[Transcribed page contents]
───
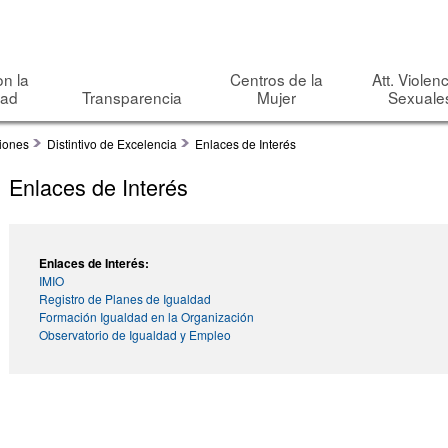
Pasar al
contenido
principal
on la
Centros de la
Att. Violen
dad
Transparencia
Mujer
Sexuale
<NONE>
ciones
Distintivo de Excelencia
Enlaces de Interés
Search this site
Formulario de búsqueda
Enlaces de Interés
Enlaces de Interés:
IMIO
Registro de Planes de Igualdad
Formación Igualdad en la Organización
Observatorio de Igualdad y Empleo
───
**PROBLEM REQUIREMENTS:** Lines containing the word "Igualdad" are to be pulled from the records and copied.

**WRITTEN SOLUTION:**
Registro de Planes de Igualdad
Formación Igualdad en la Organización
Observatorio de Igualdad y Empleo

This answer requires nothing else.